■ **Work instruction**
The required output is the line with "tengamos que" through the final line of the entries, each one exactly as it stands.
++++ Available data
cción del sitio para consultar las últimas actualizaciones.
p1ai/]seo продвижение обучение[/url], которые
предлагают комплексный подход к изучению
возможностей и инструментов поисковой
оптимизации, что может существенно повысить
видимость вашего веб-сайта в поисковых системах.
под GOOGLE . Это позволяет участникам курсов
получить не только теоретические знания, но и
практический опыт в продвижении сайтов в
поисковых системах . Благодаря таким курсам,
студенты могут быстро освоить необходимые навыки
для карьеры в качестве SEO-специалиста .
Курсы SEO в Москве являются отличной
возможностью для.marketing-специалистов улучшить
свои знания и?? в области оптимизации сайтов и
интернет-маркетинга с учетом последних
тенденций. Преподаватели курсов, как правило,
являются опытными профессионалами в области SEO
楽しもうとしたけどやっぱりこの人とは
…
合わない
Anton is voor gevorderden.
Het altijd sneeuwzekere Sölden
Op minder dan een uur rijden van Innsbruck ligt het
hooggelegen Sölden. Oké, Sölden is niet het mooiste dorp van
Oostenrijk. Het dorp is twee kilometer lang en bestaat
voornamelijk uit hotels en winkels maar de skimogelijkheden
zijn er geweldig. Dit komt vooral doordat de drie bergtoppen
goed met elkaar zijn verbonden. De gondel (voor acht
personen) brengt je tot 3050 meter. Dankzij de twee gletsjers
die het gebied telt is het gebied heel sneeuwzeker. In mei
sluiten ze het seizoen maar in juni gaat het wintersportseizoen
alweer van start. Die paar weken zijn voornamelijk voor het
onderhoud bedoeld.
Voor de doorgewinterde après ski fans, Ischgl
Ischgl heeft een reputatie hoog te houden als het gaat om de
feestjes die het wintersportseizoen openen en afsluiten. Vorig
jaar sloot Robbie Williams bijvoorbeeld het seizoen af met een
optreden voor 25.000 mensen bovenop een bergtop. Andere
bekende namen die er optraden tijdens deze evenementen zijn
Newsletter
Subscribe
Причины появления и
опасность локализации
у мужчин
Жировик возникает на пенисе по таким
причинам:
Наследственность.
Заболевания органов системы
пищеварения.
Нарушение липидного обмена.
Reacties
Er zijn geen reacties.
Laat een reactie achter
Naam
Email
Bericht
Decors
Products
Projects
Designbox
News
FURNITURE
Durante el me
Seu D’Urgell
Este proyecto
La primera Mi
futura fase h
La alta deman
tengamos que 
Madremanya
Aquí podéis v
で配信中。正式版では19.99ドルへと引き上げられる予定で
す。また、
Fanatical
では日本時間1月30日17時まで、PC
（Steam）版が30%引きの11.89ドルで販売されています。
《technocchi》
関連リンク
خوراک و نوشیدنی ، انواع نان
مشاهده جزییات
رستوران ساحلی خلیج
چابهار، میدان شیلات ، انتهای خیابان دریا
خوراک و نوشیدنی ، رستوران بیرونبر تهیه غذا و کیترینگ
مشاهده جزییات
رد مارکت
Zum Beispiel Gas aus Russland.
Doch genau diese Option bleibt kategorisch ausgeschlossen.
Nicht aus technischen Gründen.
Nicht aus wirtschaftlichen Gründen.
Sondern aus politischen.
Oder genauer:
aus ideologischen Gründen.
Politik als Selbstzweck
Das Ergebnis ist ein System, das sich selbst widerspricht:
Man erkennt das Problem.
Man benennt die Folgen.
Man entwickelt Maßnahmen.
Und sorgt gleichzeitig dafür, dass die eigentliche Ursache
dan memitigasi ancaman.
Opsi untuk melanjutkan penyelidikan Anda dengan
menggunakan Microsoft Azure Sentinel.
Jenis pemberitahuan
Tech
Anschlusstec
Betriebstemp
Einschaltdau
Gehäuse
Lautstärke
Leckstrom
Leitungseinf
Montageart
++++++++
■ **Task output**
tengamos que 
Madremanya
Aquí podéis v
で配信中。正式版では19.99ドルへと引き上げられる予定で
す。また、
Fanatical
では日本時間1月30日17時まで、PC
（Steam）版が30%引きの11.89ドルで販売されています。
《technocchi》
関連リンク
خوراک و نوشیدنی ، انواع نان
مشاهده جزییات
رستوران ساحلی خلیج
چابهار، میدان شیلات ، انتهای خیابان دریا
خوراک و نوشیدنی ، رستوران بیرونبر تهیه غذا و کیترینگ
مشاهده جزییات
رد مارکت
Zum Beispiel Gas aus Russland.
Doch genau diese Option bleibt kategorisch ausgeschlossen.
Nicht aus technischen Gründen.
Nicht aus wirtschaftlichen Gründen.
Sondern aus politischen.
Oder genauer:
aus ideologischen Gründen.
Politik als Selbstzweck
Das Ergebnis ist ein System, das sich selbst widerspricht:
Man erkennt das Problem.
Man benennt die Folgen.
Man entwickelt Maßnahmen.
Und sorgt gleichzeitig dafür, dass die eigentliche Ursache
dan memitigasi ancaman.
Opsi untuk melanjutkan penyelidikan Anda dengan
menggunakan Microsoft Azure Sentinel.
Jenis pemberitahuan
Tech
Anschlusstec
Betriebstemp
Einschaltdau
Gehäuse
Lautstärke
Leckstrom
Leitungseinf
Montageart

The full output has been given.